GOLD RIVER – The Federal Department of Fisheries and Oceans (DFO) has granted an Aquaculture Permit for Gold River Aquafarms (GRA), which has plans to develop a $100 million land-based steelhead fish farm on the decommissioned paper mill site in Gold River.
GRA President Rob Walker says planning for the project began three years ago and the application for regulatory approval was filed in February, 2021.
“This project which will be a significant economic boost to the Village of Gold River,” says Walker. “It will create other start-up venture opportunities and bolster the local economy in general, in addition to creating approximately 35 full time, good paying jobs in the first phase of our project.”
The 3,000 metric tonne steelhead farm will be the largest land-based facility in Canada when completed, with the potential to expand to 15,000 metric tonnes on the adjacent property. By repurposing t h e mill’s infrastructure, several large warehouses, water, and power, it will save the project approximately $15M in capital costs.

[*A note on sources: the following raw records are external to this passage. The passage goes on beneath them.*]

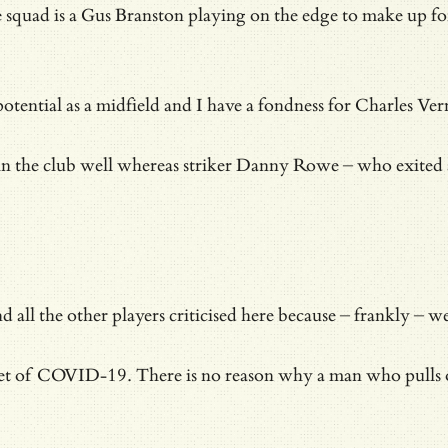
 the squad is a Gus Branston playing on the edge to make up 
tial as a midfield and I have a fondness for Charles Vernam
thin the club well whereas striker Danny Rowe – who exited a
l the other players criticised here because – frankly – were
et of COVID-19. There is no reason why a man who pulls on a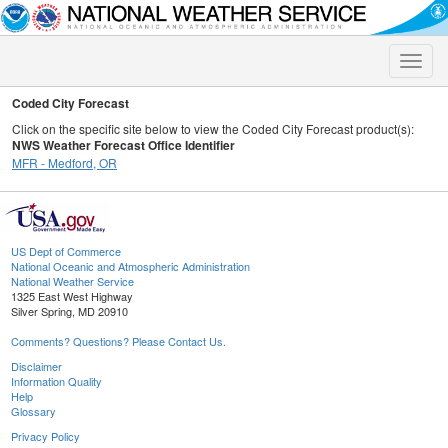
Toggle
naviga
Coded City Forecast
Click on the specific site below to view the Coded City Forecast product(s):
NWS Weather Forecast Office Identifier
MFR - Medford, OR
US Dept of Commerce
National Oceanic and Atmospheric Administration
National Weather Service
1325 East West Highway
Silver Spring, MD 20910
Comments? Questions? Please Contact Us.
Disclaimer
Information Quality
Help
Glossary
Privacy Policy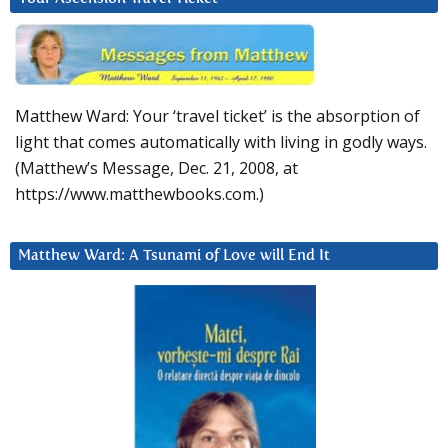
Matthew Ward: Your ‘travel ticket’ is the absorption of
light that comes automatically with living in godly ways.
(Matthew’s Message, Dec. 21, 2008, at
https://www.matthewbooks.com.)
Matthew Ward: A Tsunami of Love will End It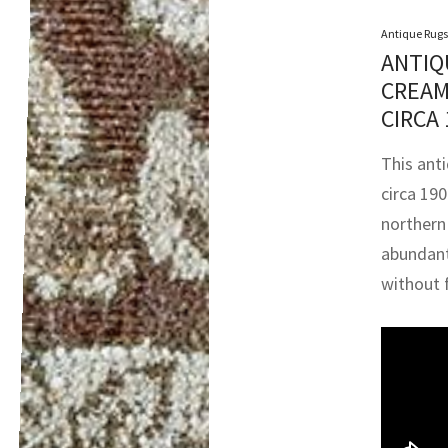
Antique Rugs
ANTIQ
CREAM
CIRCA
This ant
circa 19
northern
abundant 
without f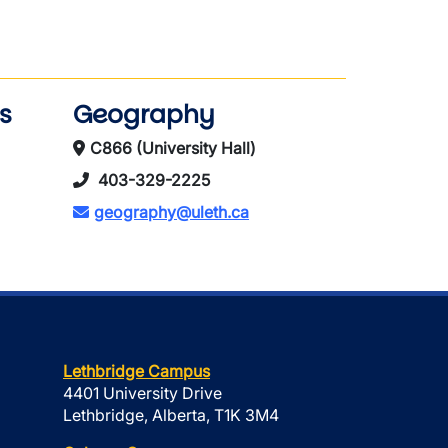
s
Geography
C866 (University Hall)
403-329-2225
geography@uleth.ca
Lethbridge Campus
4401 University Drive
Lethbridge, Alberta, T1K 3M4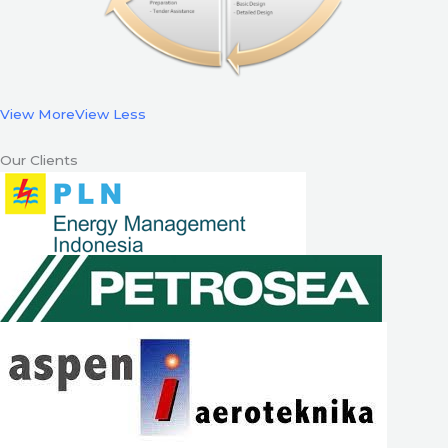
View More
View Less
Our Clients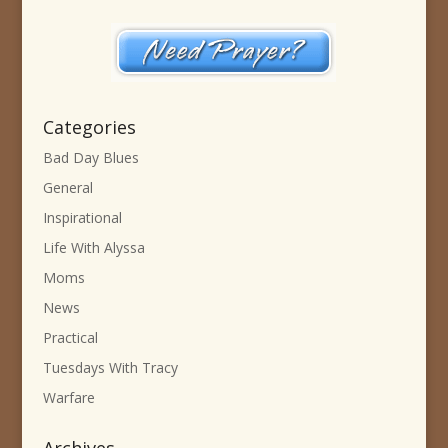
Categories
Bad Day Blues
General
Inspirational
Life With Alyssa
Moms
News
Practical
Tuesdays With Tracy
Warfare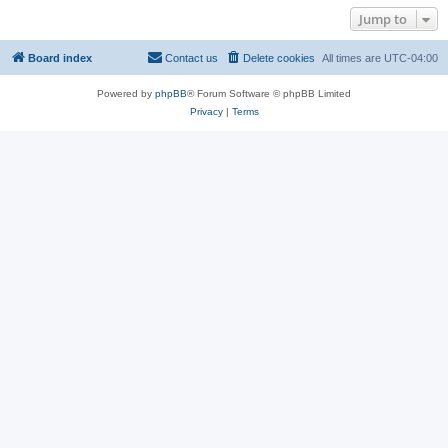
Jump to
Board index
Contact us
Delete cookies
All times are
UTC-04:00
Powered by
phpBB
® Forum Software © phpBB Limited
Privacy
|
Terms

Mayor of Gold River Michael Lott says “We are thrilled to have an environmentally responsible and sustainable industry being developed here. Gold River offers a wonderful lifestyle of incredible outdoor activities in a naturally beautiful spot, on Vancouver Island, and an ecologically friendly and sustainable business that produces such a healthy product is a welcome addition to our economic and responsible development goals.”
The Canadian founders of GRA have been part of the design, development and management of 130 aquaculture facilities around the world. They are leaders in the development of a unique Recirculating Aquaculture System (RAS) which is a land-based technology that features unsurpassed environmental performance, the highest production capacities per unit area, reduced fish mortality, and the highest degree of control over production outcomes in the industry.

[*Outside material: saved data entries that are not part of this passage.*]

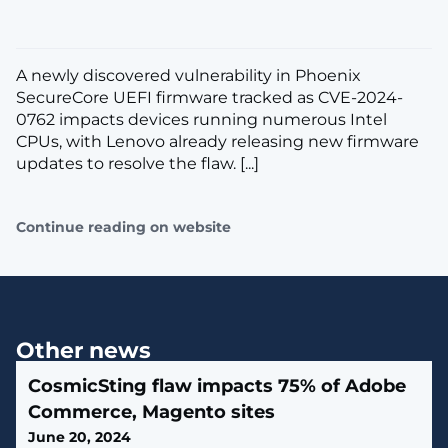
A newly discovered vulnerability in Phoenix
SecureCore UEFI firmware tracked as CVE-2024-
0762 impacts devices running numerous Intel
CPUs, with Lenovo already releasing new firmware
updates to resolve the flaw. [...]
Continue reading on website
Other news
CosmicSting flaw impacts 75% of Adobe
Commerce, Magento sites
June 20, 2024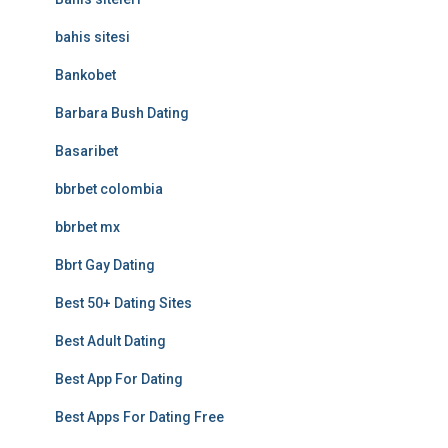
bahis sitesi
Bankobet
Barbara Bush Dating
Basaribet
bbrbet colombia
bbrbet mx
Bbrt Gay Dating
Best 50+ Dating Sites
Best Adult Dating
Best App For Dating
Best Apps For Dating Free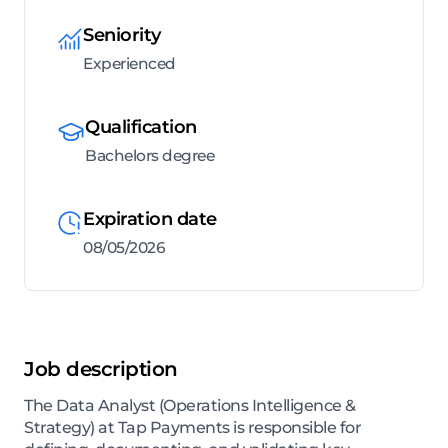
Seniority
Experienced
Qualification
Bachelors degree
Expiration date
08/05/2026
Job description
The Data Analyst (Operations Intelligence &
Strategy) at Tap Payments is responsible for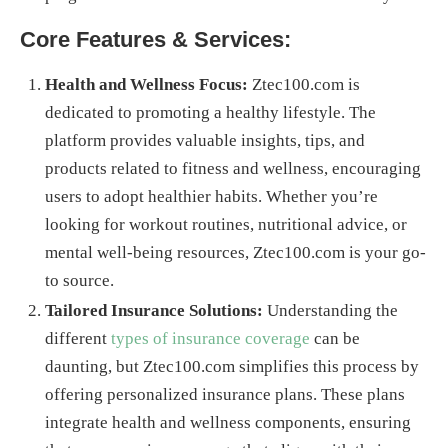
Core Features & Services:
Health and Wellness Focus:
Ztec100.com is
dedicated to promoting a healthy lifestyle. The
platform provides valuable insights, tips, and
products related to fitness and wellness, encouraging
users to adopt healthier habits. Whether you’re
looking for workout routines, nutritional advice, or
mental well-being resources, Ztec100.com is your go-
to source.
Tailored Insurance Solutions:
Understanding the
different
types of insurance coverage
can be
daunting, but Ztec100.com simplifies this process by
offering personalized insurance plans. These plans
integrate health and wellness components, ensuring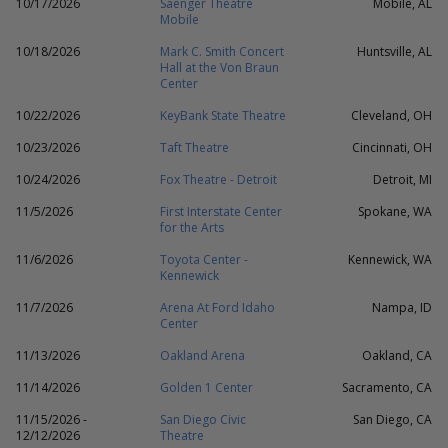
10/17/2026
Saenger Theatre
Mobile, AL
Mobile
10/18/2026
Mark C. Smith Concert
Huntsville, AL
Hall at the Von Braun
Center
10/22/2026
KeyBank State Theatre
Cleveland, OH
10/23/2026
Taft Theatre
Cincinnati, OH
10/24/2026
Fox Theatre - Detroit
Detroit, MI
11/5/2026
First Interstate Center
Spokane, WA
for the Arts
11/6/2026
Toyota Center -
Kennewick, WA
Kennewick
11/7/2026
Arena At Ford Idaho
Nampa, ID
Center
11/13/2026
Oakland Arena
Oakland, CA
11/14/2026
Golden 1 Center
Sacramento, CA
11/15/2026 -
San Diego Civic
San Diego, CA
12/12/2026
Theatre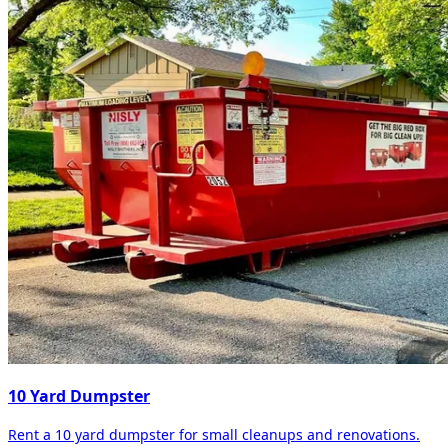
10 Yard Dumpster
Rent a 10 yard dumpster for small cleanups and renovations.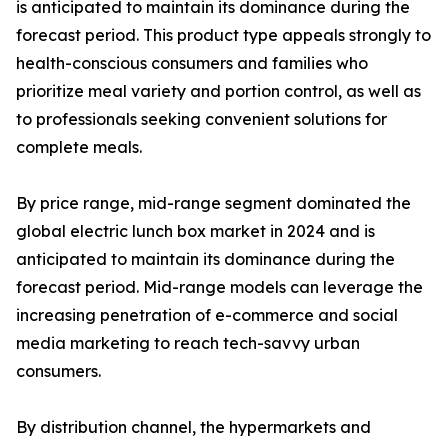
is anticipated to maintain its dominance during the
forecast period. This product type appeals strongly to
health-conscious consumers and families who
prioritize meal variety and portion control, as well as
to professionals seeking convenient solutions for
complete meals.
By price range, mid-range segment dominated the
global electric lunch box market in 2024 and is
anticipated to maintain its dominance during the
forecast period. Mid-range models can leverage the
increasing penetration of e-commerce and social
media marketing to reach tech-savvy urban
consumers.
By distribution channel, the hypermarkets and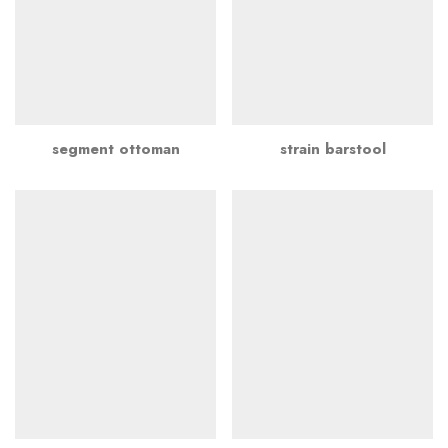
segment ottoman
strain barstool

“Transitioning fish production from the marine environment reduces uncontrollable risks associated with climate change, such as algae blooms, severe storms, and temperature fluctuations that are the result of global warming,” states Walker. “GRA’s sustainable RAS systems are more resilient, have a smaller footprint on the water and land and reduce the time and distance between farm and fork. All this while using up to 50% less energy at a third less capital cost than other RAS systems on the market today.”

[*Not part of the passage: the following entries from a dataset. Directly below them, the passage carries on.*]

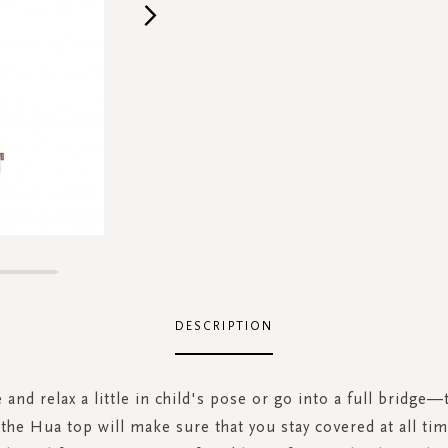
DESCRIPTION
 and relax a little in child's pose or go into a full bridge—
t the Hua top will make sure that you stay covered at all tim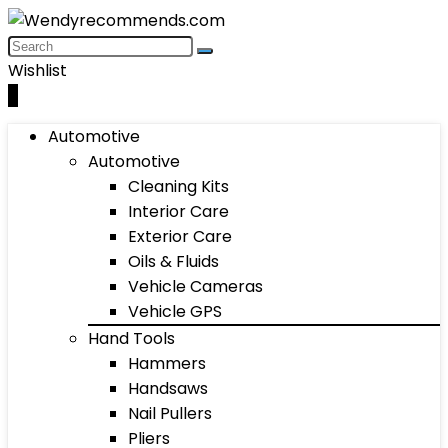
Wishlist
0
Automotive
Automotive
Cleaning Kits
Interior Care
Exterior Care
Oils & Fluids
Vehicle Cameras
Vehicle GPS
Hand Tools
Hammers
Handsaws
Nail Pullers
Pliers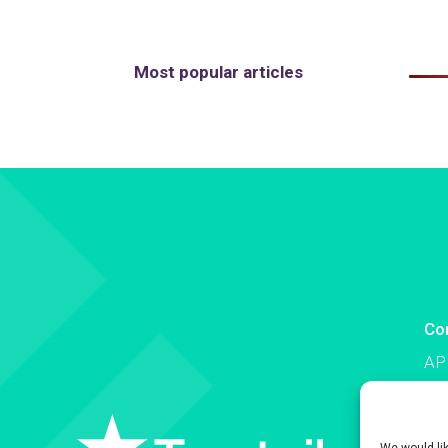
Most popular articles
Co
AP
Co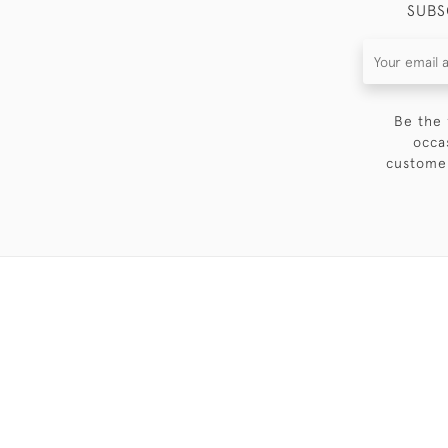
SUBS
Be the 
occa
customer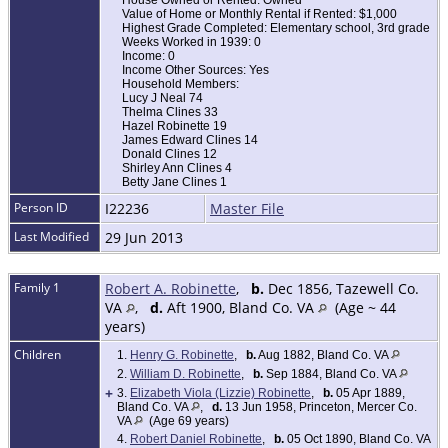
House Owned or Rented: Owned
Value of Home or Monthly Rental if Rented: $1,000
Highest Grade Completed: Elementary school, 3rd grade
Weeks Worked in 1939: 0
Income: 0
Income Other Sources: Yes
Household Members:
Lucy J Neal 74
Thelma Clines 33
Hazel Robinette 19
James Edward Clines 14
Donald Clines 12
Shirley Ann Clines 4
Betty Jane Clines 1
Person ID
I22236
Master File
Last Modified
29 Jun 2013
Family 1
Robert A. Robinette
,
b.
Dec 1856, Tazewell Co.
VA
,
d.
Aft 1900, Bland Co. VA
(Age ~ 44
years)
Children
1.
Henry G. Robinette
,
b.
Aug 1882, Bland Co. VA
2.
William D. Robinette
,
b.
Sep 1884, Bland Co. VA
+
3.
Elizabeth Viola (Lizzie) Robinette
,
b.
05 Apr 1889,
Bland Co. VA
,
d.
13 Jun 1958, Princeton, Mercer Co.
VA
(Age 69 years)
4.
Robert Daniel Robinette
,
b.
05 Oct 1890, Bland Co. VA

Azar Kamran, Chief Administrative Officer for Mowachaht/Muchalaht First Nation, says the Nation “is pleased to see the development of a fishery within our traditional territory that is clean and sustainable, and that offers employment opportunities and strengthens food security for the region.”
The controlled nature of land-based aquaculture production provides improved traceability, logistics, inventory management, product uniformity, demand response, and product quality, compared to wild-caught fish.
GRA is committed to growing healthy, disease-free fish containing no added hormones, no antibiotics, and no micro-plastics.